Each SSTable is broken up into multiple files or components. These are the components as of the 3.0 release:

Data.db

These are the files that store the actual data and are the only files that are preserved by Cassandra’s backup mechanisms, which you’ll learn about in Chapter 12.

CompressionInfo.db

Provides metadata about the compression of the Data.db file.

Digest.crc32

Contains a CRC 32 checksum for the *-Data.db file.

Filter.db

Contains the bloom filter for this SSTable.

Index.db

Provides row and column offsets within the corresponding *-Data.db file. The contents of this file are read into memory so that Cassandra knows exactly where to look when reading data files.

Summary.db

A sample of the index for even faster reads.

$Statistics.db

Stores statistics about the SSTable which are used by the nodetool tablehistograms command.

$TOC.txt

Lists the file components for this SSTable.

Older releases support different versions and filenames. Releases prior to 2.2 prepend the keyspace and table name to each file, while 2.2 and later leave these out because they can be inferred from the directory name.

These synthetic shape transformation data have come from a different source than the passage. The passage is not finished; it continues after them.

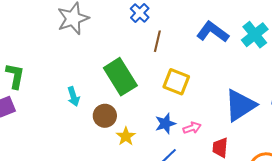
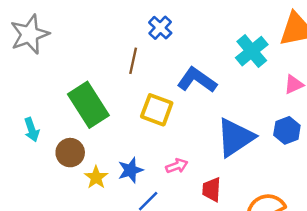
blue cross: (140, 13) -> (160, 28), moved
blue L-shape: (213, 32) -> (197, 80), moved
blue star: (165, 124) -> (131, 170), moved

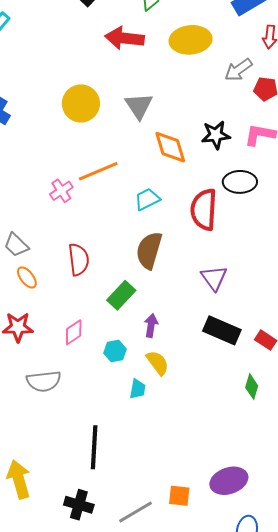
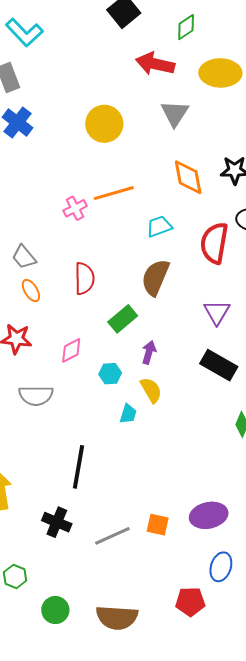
gray triangle: (139, 106) -> (175, 113), moved

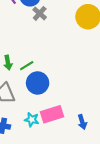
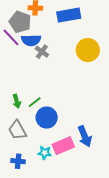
blue arrow: (82, 122) -> (85, 136), moved, size x1.5

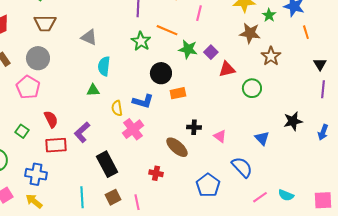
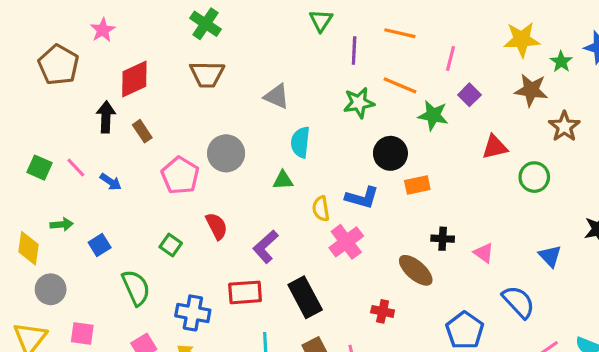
green star: (141, 41) -> (359, 103), turned 30
purple square: (211, 52) -> (469, 95), moved
gray circle: (38, 58) -> (226, 153), moved
red rectangle: (56, 145) -> (245, 292), moved

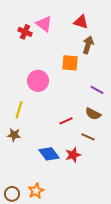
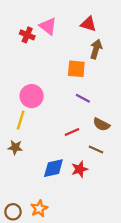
pink circle: (38, 81) -> (32, 96), moved
purple line: (97, 90) -> (83, 98), moved
blue diamond: (49, 154) -> (53, 168), turned -65

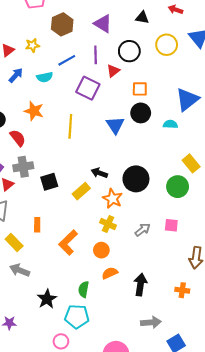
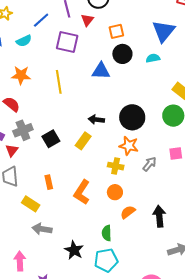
blue triangle: (115, 125) -> (101, 71), turned -42
orange star: (112, 199) -> (129, 146), moved

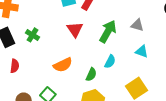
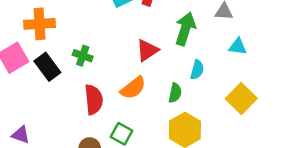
red triangle: (75, 29) -> (147, 50), moved, turned 42
red semicircle: (15, 66) -> (94, 100), moved, size x1.5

We’ll investigate some tools for working with SSTable files in Chapter 12.

Lightweight Transactions

As we’ve discussed previously in Chapter 1, Cassandra and many other NoSQL databases do not support transactions with full ACID semantics supported by relational databases. However, Cassandra does provide two mechanisms that offer some transactional behavior: lightweight transactions and batches.

Cassandra’s lightweight transaction (LWT) mechanism uses the Paxos algorithm described in Chapter 6. LWTs were introduced in the 2.0 release. LWTs support the following semantics:

  • On an INSERT, adding the IF NOT EXISTS clause will ensure that you do not overwrite an existing row with the same primary key. This is frequently used in cases where uniqueness is important, such as managing user identity or accounts, or maintaining unique reservation records as you’ll see below. Alternatively, the IF EXISTS clause will only update the row with the provided primary key if it is already present in the database. This is effectively limiting Cassandra’s upsert behavior.

  • On an UPDATE, adding an IF <conditions> clause will perform a check of one or more provided conditions, where multiple conditions are separated by an AND. Each condition is a check against a column in a WHERE clause using operators including equality operators (=, !=), comparison operators (>, >=, <, ) and the IN operator. This is frequently used to make sure that a row has an expected value that cannot change before a write occurs. If a transaction fails because the existing values did not match the ones you expected, Cassandra will include the current values so you can decide whether to retry or abort without needing to make an extra request. This form of lightweight transaction is frequently used for managing inventory counts.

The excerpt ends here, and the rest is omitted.